◆ Work order
Say only how many lines in the entries below contain the word "split".

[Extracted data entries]
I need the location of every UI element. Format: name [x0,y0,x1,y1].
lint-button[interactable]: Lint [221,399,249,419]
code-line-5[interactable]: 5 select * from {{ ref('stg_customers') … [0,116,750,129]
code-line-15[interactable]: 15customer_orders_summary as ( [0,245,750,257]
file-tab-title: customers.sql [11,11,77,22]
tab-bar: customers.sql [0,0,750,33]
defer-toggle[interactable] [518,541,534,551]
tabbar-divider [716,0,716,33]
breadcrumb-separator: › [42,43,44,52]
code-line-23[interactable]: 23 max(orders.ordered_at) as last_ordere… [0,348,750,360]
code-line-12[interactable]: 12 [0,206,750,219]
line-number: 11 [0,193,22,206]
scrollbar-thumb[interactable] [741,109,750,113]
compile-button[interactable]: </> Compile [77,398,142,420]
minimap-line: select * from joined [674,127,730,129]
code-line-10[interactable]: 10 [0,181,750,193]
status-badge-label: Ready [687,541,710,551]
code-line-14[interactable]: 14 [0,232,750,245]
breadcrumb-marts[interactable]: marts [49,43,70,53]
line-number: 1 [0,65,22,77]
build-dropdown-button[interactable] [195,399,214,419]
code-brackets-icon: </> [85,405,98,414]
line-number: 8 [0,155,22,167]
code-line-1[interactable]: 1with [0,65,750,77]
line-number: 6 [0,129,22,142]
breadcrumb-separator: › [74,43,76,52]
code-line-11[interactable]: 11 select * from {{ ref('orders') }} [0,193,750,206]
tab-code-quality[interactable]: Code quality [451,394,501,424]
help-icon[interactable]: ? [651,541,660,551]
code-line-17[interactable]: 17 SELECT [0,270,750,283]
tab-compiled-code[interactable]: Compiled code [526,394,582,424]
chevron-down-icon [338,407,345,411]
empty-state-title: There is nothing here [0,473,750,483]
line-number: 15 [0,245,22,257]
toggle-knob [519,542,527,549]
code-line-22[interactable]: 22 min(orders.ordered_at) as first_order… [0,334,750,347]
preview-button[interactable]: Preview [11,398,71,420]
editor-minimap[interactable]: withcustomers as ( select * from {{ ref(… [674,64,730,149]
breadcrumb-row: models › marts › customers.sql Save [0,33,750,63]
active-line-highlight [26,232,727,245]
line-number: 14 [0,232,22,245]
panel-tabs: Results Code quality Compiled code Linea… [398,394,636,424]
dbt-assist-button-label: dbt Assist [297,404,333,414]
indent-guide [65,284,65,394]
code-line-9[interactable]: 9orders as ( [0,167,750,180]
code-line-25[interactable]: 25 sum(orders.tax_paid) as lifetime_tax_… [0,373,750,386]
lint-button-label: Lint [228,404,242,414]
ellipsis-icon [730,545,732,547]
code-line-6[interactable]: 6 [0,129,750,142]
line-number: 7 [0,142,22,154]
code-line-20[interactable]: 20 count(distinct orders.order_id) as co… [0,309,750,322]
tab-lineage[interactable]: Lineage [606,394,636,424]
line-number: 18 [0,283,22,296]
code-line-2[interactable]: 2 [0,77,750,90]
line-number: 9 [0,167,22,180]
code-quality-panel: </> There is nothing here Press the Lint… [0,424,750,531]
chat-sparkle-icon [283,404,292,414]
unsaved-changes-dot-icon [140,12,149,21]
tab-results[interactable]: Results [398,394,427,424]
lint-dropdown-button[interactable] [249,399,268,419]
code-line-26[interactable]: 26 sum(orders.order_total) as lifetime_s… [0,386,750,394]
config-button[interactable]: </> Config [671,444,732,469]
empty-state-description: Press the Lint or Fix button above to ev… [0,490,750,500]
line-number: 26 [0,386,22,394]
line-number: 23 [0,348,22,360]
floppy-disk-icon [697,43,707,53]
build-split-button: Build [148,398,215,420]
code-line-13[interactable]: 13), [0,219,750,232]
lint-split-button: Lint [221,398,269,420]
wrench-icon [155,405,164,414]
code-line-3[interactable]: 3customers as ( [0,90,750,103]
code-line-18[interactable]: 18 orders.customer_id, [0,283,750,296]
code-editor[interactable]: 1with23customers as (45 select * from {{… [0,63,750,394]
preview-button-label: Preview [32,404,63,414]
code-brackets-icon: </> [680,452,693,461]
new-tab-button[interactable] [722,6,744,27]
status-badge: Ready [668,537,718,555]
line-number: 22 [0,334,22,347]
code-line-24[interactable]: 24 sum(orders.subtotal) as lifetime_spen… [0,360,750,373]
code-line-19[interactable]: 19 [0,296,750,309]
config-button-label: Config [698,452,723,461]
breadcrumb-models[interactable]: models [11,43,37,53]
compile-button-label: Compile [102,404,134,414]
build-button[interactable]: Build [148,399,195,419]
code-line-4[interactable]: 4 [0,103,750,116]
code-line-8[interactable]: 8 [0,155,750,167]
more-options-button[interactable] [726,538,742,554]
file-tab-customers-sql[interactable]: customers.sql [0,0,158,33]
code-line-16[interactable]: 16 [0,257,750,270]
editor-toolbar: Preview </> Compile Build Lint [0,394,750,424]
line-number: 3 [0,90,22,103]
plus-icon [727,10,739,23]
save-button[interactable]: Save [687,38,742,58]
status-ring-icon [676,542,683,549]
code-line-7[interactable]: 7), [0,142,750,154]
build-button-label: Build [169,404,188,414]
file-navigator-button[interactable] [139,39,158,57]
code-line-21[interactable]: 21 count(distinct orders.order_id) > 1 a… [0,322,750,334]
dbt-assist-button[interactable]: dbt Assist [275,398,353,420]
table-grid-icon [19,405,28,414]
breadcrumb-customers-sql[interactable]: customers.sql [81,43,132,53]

◆ Result
2